| What is expected |
Give back every line of the material exactly. Skip the pictures.

| Data extract |
════════════════════

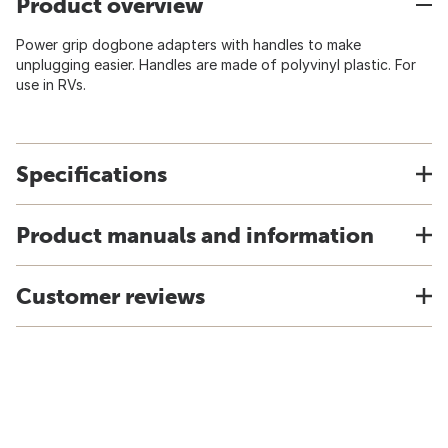
Product overview
Power grip dogbone adapters with handles to make
unplugging easier. Handles are made of polyvinyl plastic. For
use in RVs.
Specifications
Product manuals and information
Customer reviews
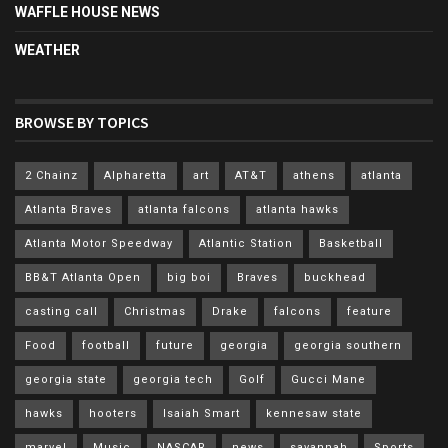
WAFFLE HOUSE NEWS
WEATHER
BROWSE BY TOPICS
2 Chainz
Alpharetta
art
AT&T
athens
atlanta
Atlanta Braves
atlanta falcons
atlanta hawks
Atlanta Motor Speedway
Atlantic Station
Basketball
BB&T Atlanta Open
big boi
Braves
buckhead
casting call
Christmas
Drake
falcons
feature
Food
football
future
georgia
georgia southern
georgia state
georgia tech
Golf
Gucci Mane
hawks
hooters
Isaiah Smart
kennesaw state
marvel
Music
NASCAR
news
savannah
Sports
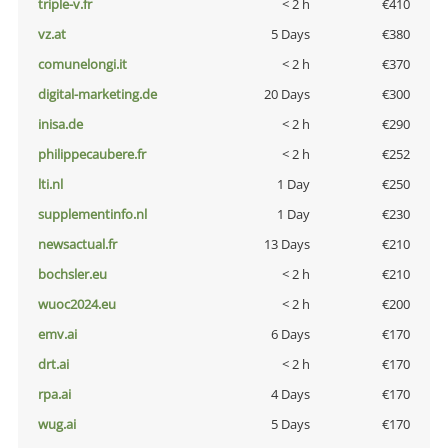
triple-v.fr
< 2 h
€410
vz.at
5 Days
€380
comunelongi.it
< 2 h
€370
digital-marketing.de
20 Days
€300
inisa.de
< 2 h
€290
philippecaubere.fr
< 2 h
€252
lti.nl
1 Day
€250
supplementinfo.nl
1 Day
€230
newsactual.fr
13 Days
€210
bochsler.eu
< 2 h
€210
wuoc2024.eu
< 2 h
€200
emv.ai
6 Days
€170
drt.ai
< 2 h
€170
rpa.ai
4 Days
€170
wug.ai
5 Days
€170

════════════════════

| Response |
Product overview
Power grip dogbone adapters with handles to make
unplugging easier. Handles are made of polyvinyl plastic. For
use in RVs.
Specifications
Product manuals and information
Customer reviews
WAFFLE HOUSE NEWS
WEATHER
BROWSE BY TOPICS
2 Chainz
Alpharetta
art
AT&T
athens
atlanta
Atlanta Braves
atlanta falcons
atlanta hawks
Atlanta Motor Speedway
Atlantic Station
Basketball
BB&T Atlanta Open
big boi
Braves
buckhead
casting call
Christmas
Drake
falcons
feature
Food
football
future
georgia
georgia southern
georgia state
georgia tech
Golf
Gucci Mane
hawks
hooters
Isaiah Smart
kennesaw state
marvel
Music
NASCAR
news
savannah
Sports
triple-v.fr
< 2 h
€410
vz.at
5 Days
€380
comunelongi.it
< 2 h
€370
digital-marketing.de
20 Days
€300
inisa.de
< 2 h
€290
philippecaubere.fr
< 2 h
€252
lti.nl
1 Day
€250
supplementinfo.nl
1 Day
€230
newsactual.fr
13 Days
€210
bochsler.eu
< 2 h
€210
wuoc2024.eu
< 2 h
€200
emv.ai
6 Days
€170
drt.ai
< 2 h
€170
rpa.ai
4 Days
€170
wug.ai
5 Days
€170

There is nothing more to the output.